Financial analysts over the weekend have been giving their view on Purplebricks, which later this week issues its figures for the first half of this financial year - with strong expectations that it is likely to bump up its share of the online market.
The Motley Fool, an online advice service for stock market investors, devoted two of its weekend analyses to the hybrid agency, with both giving it a relatively strong vote of confidence, albeit with some caveats.
One analysis, by Rupert Hargreaves, said that the 30 per cent drop in Purplebricks’ share value since the start of August is down to its adverse publicity on the BBC and in decisions made by the Advertising Standards Authority, and because of a slowdown in the housing market.
“Specifically, analysts are worried that as the market cools, sellers will be reluctant to pay the online agent’s upfront £1,000 fee. In a falling market, traditional agents, who get a higher fee, but only if the property is sold, might be more motivated to find a buyer” says Hargreaves.
However, he says this week’s figures may well show the most significant gains not in the UK but from the agency’s fledgling activities in Australia and the United States.
“While the company does have enormous potential, there’s still plenty of work to do before it can claim to be the only portal worth considering if you want to sell your property” he concludes.
Also this weekend another Motley Fool analyst, Bilaal Mohamed, is more optimistic saying that the Purplebricks model works - “oh yes, indeed it works” he claims.

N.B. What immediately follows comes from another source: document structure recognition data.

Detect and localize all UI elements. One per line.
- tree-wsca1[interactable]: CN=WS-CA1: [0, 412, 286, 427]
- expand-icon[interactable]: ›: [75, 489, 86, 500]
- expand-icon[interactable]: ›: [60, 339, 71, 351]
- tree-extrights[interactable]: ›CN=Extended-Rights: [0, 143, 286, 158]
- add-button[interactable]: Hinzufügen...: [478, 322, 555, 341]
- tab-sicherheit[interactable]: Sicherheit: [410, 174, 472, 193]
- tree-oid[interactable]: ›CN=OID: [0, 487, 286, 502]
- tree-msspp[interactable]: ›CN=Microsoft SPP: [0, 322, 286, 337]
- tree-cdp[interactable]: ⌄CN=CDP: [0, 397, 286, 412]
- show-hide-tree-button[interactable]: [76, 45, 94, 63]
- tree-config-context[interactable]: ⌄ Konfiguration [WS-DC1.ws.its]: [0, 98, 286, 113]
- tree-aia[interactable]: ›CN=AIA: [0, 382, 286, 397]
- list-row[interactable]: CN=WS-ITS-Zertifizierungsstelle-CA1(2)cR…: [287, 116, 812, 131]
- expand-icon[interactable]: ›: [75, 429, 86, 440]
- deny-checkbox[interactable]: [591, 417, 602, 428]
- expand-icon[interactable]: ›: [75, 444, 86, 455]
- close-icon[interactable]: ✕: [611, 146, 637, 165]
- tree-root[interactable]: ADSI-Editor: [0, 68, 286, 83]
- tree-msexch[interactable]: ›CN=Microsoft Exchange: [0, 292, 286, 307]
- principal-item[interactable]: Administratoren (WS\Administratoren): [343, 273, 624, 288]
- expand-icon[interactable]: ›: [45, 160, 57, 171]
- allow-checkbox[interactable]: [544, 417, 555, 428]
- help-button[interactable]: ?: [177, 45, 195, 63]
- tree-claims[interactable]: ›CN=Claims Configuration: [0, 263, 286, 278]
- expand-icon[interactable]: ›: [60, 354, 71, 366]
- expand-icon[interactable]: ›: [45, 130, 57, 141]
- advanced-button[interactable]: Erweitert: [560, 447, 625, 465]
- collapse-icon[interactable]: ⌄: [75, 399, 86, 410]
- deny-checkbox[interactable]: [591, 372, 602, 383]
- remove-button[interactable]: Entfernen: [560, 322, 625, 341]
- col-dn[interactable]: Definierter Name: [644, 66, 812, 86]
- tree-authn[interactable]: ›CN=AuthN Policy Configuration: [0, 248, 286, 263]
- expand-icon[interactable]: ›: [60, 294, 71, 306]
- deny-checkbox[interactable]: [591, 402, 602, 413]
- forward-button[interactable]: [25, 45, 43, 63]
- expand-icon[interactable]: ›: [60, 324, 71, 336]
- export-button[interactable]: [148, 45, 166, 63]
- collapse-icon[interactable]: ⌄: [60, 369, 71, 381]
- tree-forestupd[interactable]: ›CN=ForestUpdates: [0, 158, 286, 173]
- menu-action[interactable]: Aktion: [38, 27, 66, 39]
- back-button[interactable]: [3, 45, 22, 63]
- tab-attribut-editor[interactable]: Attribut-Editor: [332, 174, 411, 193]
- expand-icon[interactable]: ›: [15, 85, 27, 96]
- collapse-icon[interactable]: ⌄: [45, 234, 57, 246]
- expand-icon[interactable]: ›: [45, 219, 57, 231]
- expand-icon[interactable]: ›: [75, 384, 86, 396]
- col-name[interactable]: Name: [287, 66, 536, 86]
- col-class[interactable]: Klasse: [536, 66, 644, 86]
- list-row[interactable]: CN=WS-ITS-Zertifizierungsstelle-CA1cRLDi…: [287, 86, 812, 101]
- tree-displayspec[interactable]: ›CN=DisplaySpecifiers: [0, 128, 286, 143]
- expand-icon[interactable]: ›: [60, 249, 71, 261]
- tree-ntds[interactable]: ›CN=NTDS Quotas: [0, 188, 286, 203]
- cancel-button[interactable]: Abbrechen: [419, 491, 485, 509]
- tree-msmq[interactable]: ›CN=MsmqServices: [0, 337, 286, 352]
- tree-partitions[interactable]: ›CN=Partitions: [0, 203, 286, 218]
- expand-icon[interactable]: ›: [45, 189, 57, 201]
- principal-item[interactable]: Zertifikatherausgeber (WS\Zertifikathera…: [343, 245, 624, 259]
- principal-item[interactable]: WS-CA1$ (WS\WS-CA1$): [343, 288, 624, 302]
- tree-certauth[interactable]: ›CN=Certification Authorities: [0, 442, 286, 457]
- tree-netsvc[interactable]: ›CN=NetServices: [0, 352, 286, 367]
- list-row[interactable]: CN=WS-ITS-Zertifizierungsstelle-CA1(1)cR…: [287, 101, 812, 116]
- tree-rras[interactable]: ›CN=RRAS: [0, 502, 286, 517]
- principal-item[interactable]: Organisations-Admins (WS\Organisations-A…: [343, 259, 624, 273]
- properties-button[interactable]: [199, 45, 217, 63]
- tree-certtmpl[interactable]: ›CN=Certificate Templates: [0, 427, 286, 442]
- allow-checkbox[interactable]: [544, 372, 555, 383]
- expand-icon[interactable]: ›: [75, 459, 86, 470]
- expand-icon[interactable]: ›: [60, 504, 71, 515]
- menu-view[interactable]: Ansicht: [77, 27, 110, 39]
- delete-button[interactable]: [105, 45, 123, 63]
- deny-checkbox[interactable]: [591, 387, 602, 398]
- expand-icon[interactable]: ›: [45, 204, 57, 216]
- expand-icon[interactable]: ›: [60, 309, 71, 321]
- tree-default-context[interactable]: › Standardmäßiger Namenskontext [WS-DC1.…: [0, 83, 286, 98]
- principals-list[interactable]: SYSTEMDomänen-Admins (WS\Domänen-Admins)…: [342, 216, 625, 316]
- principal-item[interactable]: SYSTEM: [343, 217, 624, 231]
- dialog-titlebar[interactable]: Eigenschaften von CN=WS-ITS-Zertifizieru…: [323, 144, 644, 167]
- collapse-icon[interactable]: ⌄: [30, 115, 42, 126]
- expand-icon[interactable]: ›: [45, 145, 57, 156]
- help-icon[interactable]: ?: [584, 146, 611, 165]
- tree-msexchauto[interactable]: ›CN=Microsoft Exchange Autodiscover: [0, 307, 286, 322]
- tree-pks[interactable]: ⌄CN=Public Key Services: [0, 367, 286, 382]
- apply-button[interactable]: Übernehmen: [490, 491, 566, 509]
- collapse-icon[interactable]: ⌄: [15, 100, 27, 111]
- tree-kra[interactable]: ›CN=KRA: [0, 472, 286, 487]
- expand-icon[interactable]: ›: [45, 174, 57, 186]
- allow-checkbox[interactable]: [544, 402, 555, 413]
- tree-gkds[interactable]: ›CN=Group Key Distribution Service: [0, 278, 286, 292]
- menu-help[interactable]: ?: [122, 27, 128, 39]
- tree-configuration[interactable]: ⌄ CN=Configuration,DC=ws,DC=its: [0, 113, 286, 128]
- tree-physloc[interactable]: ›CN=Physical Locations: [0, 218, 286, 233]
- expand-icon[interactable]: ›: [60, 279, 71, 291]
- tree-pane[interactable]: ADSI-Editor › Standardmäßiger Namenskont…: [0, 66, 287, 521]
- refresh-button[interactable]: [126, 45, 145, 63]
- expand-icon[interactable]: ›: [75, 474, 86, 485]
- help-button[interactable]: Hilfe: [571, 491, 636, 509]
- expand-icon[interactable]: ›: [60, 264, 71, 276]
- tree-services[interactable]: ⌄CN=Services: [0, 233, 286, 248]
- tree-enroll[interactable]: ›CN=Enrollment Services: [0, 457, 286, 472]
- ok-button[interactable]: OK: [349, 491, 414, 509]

He continues that in the figures due to be released on Wednesday for the six months ending October 31 “I’m expecting it to have increased its dominance of the online market here in the UK, to report further progress in its Australian operations, with hopefully some good news regarding its all-important US rollout. If this transpires, then I wouldn’t be surprised if the share price takes off in the coming weeks and months.”
He adds that there remains challenges for the company, and reminds investors that it isn’t forecast to turn a profit until 2019.
“Nevertheless, I can’t help but feel that if the business can make the most of its first mover advantage and be nimble enough to quickly penetrate the highly lucrative US real estate market, then there could be untold riches for investors willing to put their faith in the endearing brand” he says.